Opening the day lower by 425 points, the Bombay Stock Exchanges’ Sensex oscillated 331 points during the day before settling at 14,868.25 points, down 231.90 points, or 1.54 per cent from the previous close. The broader Nifty of the National Stock Exchange ended the week at 4,333.35 points, 1.59 per cent lower than the previous close.
"Global liquidity is linked to the sub-prime market worries in the US and Indian markets are a function of flows from abroad. The crisis has affected the risk appetite and money flowing into equities worldwide, including the Indian market," said Shriram Iyer, executive vice-president of Edelweiss Securities. All indices in the Asia-Pacific region ended the day lower, recording losses ranging from 0.10 per cent to 4.2 per cent.
A correction in equities triggered by increasing defaults in the riskier credit segment in the US (sub-prime mortgages are loans to people with a weak credit profile) last week snowballed into a deeper cut across markets.
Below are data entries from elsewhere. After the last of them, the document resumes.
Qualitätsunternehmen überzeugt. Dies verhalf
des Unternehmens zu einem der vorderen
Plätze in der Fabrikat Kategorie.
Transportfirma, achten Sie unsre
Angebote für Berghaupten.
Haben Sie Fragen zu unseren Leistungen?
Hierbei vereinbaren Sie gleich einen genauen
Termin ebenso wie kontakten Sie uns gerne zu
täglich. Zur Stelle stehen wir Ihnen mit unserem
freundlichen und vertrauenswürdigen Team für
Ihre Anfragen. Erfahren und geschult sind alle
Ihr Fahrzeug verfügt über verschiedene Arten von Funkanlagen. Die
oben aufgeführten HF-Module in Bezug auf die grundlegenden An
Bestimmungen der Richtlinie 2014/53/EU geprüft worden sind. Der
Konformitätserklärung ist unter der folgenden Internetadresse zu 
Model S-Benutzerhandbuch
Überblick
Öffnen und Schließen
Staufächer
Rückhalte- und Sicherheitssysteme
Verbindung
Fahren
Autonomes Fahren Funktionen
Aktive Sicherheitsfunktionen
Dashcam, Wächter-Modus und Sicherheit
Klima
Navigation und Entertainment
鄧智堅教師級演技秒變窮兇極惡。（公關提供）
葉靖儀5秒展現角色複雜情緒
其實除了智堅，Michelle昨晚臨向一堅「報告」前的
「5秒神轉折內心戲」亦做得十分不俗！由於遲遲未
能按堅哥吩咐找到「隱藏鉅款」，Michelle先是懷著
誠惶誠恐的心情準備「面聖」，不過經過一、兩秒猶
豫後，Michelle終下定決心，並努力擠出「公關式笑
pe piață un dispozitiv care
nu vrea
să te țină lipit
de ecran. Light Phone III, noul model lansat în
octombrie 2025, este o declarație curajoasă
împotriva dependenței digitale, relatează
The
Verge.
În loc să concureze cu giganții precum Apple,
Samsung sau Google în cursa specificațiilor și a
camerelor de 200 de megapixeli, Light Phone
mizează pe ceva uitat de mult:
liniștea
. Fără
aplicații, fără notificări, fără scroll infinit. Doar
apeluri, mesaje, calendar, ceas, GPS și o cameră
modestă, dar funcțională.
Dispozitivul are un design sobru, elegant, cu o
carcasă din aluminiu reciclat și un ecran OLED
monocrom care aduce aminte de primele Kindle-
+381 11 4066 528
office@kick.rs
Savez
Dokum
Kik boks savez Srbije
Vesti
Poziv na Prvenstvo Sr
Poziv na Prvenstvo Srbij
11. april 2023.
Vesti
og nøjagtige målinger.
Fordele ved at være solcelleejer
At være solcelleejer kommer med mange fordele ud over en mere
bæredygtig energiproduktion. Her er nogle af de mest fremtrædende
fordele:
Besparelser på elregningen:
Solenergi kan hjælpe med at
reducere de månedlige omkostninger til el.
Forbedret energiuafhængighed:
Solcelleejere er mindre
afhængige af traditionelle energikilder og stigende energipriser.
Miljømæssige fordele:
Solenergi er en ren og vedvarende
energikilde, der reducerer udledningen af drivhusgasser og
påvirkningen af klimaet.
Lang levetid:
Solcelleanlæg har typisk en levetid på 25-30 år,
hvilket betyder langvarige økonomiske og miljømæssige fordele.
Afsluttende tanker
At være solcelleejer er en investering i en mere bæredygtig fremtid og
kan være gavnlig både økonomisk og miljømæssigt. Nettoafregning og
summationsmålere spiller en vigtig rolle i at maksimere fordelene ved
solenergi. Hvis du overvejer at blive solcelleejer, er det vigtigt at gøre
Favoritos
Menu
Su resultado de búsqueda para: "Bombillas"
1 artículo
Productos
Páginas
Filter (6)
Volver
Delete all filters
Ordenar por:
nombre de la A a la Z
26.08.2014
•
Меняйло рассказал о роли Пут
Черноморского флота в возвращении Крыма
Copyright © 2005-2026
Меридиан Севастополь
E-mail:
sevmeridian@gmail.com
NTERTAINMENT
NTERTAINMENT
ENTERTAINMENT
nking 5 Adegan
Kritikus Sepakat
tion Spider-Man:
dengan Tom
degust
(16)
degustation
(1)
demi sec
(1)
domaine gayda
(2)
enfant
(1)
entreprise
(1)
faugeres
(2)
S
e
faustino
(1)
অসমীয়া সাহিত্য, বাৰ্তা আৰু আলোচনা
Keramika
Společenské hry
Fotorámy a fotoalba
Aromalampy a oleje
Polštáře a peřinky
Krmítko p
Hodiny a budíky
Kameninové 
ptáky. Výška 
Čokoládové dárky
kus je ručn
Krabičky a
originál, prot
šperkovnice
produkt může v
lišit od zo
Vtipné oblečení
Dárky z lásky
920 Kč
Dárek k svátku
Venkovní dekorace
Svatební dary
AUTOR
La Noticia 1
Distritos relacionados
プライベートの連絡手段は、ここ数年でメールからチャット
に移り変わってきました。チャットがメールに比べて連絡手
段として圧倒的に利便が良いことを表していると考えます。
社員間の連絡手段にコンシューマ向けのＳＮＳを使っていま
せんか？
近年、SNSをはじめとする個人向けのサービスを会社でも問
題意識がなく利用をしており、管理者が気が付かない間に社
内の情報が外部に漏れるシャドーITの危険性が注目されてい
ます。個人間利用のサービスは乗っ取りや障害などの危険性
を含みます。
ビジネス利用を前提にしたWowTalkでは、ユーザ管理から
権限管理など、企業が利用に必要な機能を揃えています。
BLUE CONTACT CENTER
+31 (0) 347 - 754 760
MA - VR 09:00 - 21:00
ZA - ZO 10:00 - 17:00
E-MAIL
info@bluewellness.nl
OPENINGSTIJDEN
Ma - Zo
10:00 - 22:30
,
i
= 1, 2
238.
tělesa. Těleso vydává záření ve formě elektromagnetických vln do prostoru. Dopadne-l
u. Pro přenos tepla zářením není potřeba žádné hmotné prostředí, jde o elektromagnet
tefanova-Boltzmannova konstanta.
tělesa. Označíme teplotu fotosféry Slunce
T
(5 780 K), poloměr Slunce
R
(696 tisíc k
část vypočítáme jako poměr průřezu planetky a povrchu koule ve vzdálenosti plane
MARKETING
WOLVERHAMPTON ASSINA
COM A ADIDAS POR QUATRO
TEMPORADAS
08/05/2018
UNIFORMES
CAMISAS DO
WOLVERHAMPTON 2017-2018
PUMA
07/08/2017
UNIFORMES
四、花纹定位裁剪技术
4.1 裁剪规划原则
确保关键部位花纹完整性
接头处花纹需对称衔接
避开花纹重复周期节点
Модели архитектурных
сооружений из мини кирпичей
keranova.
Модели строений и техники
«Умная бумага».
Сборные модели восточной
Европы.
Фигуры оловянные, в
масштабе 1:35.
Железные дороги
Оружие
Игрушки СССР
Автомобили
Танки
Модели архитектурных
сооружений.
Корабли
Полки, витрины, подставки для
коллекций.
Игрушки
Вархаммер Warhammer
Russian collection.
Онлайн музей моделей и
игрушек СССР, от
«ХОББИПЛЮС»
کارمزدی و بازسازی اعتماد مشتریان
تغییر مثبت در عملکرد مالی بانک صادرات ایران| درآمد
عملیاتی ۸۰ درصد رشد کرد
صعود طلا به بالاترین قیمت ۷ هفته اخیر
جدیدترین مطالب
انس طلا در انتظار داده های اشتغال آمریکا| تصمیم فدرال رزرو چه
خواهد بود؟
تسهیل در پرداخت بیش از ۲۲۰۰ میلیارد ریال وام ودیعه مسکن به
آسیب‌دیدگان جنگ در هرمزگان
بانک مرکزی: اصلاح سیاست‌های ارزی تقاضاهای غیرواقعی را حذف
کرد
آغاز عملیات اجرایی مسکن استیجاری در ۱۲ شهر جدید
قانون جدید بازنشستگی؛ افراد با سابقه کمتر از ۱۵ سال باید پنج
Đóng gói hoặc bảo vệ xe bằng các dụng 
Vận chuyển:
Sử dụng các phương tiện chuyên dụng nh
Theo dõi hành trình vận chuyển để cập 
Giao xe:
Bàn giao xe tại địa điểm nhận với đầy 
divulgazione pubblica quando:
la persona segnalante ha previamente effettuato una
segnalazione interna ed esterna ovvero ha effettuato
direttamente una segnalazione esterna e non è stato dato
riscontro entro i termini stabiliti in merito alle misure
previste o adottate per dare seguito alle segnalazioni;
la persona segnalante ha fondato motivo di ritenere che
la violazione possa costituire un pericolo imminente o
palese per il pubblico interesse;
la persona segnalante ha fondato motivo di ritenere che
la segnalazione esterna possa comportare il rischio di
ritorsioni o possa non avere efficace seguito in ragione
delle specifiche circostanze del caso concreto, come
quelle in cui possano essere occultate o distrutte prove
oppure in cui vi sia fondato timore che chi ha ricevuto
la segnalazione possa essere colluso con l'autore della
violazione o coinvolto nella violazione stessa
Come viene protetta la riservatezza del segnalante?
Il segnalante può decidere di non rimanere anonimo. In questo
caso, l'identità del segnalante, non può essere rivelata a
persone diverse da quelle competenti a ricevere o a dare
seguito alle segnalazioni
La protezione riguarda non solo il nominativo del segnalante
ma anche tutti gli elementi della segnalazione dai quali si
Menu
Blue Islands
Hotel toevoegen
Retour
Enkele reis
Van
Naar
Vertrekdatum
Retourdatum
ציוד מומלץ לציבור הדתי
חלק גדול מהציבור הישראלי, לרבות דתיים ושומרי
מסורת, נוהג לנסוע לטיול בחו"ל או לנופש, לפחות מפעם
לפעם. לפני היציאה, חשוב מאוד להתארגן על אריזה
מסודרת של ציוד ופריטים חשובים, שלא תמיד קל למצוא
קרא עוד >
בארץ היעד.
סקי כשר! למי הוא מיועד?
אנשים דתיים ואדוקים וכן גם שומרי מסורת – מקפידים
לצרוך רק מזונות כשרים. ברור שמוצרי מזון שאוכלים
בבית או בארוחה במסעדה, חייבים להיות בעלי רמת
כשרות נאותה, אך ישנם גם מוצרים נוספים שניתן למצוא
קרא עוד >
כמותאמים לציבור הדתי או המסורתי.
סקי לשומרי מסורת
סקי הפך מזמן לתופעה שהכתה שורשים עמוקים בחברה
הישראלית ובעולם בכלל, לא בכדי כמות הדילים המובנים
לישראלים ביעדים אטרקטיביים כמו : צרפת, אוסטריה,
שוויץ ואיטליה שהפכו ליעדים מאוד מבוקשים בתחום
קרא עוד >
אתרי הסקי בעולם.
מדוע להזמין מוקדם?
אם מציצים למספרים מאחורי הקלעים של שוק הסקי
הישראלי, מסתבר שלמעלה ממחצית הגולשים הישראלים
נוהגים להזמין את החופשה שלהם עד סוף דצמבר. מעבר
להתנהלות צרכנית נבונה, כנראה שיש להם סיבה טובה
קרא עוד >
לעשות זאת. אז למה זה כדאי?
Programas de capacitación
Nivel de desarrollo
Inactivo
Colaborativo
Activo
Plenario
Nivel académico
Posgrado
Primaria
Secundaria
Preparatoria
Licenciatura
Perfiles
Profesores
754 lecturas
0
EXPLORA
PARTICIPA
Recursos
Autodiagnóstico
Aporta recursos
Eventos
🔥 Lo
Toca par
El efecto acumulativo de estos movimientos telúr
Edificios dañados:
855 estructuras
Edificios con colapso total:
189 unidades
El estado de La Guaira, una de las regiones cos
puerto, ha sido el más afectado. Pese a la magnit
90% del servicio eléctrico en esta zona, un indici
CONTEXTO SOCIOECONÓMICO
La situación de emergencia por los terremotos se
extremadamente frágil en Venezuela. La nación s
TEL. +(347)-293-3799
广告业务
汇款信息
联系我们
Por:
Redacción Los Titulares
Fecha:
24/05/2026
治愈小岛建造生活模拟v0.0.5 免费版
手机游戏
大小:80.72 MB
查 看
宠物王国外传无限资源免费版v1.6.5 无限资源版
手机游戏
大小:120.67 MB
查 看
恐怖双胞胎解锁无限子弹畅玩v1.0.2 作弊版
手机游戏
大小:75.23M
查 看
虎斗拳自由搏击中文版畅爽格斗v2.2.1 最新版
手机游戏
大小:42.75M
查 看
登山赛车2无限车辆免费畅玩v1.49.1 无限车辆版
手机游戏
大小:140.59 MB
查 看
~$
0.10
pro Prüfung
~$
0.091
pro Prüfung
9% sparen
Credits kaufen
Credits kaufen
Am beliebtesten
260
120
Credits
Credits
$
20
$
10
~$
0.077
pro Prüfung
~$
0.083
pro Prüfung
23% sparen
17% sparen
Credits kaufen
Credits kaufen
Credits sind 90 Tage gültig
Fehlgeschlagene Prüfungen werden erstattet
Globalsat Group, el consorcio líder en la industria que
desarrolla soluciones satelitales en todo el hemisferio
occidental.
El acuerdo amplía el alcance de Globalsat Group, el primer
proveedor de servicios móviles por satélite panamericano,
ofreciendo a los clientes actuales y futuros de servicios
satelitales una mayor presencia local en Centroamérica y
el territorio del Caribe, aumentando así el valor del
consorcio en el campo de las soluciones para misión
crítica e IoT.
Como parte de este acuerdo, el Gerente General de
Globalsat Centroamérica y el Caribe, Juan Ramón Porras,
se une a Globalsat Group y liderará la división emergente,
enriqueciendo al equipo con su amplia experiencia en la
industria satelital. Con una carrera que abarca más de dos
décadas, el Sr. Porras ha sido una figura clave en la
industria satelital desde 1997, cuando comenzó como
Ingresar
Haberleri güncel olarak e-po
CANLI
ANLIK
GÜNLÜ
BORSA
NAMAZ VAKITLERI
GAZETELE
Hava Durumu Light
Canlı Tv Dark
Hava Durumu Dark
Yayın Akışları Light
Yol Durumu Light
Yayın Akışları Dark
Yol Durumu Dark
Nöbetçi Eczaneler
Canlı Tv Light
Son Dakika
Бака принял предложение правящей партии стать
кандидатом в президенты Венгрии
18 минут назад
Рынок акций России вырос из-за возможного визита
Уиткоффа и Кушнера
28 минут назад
The fever spreading to global equity markets also forced foreign portfolio investors to retreat from several emerging markets to meet redemption pressures in their home country.
While French bank BNP Paribas froze $2.2 billion in three funds with exposure to US sub-prime mortgages, US-based lender NovaStar Financial on Thursday reported a second-quarter loss of $52.9 million owing to rising defaults. Alike events magnifying fears of a global liquidity shortage and a resultant slowdown in the world economy, saw investors shun riskier asset classes and move money to safer havens like government bonds and debt securities.
Brokers advise investors to stay away from any speculative investment, warning of the possibility of a further fall.
“Funds are facing redemption pressures and they may have to sell. If foreign money does not come in at lower levels, domestic investors, both retail and institutional, may also start selling, expecting no immediate upside,” said a broker who deals for foreign clients.
According to data available on the website of the Securities and Exchange Board of India, foreign funds have been net sellers of Indian equity worth Rs 1,492.70 crore in just seven trading sessions in August.
However, experts expect the market to reveal the real depth of the correction, if deeper, by August 15--that is when hedge funds start paying out on redemption applications received in the July quarter.
"Post August 15 people may queue up for redemption in hedge funds. That may lead to a cascading liquidity withdrawal syndrome across emerging markets," said Seshadri Bharathan, director, Dawnay Day AV Securities.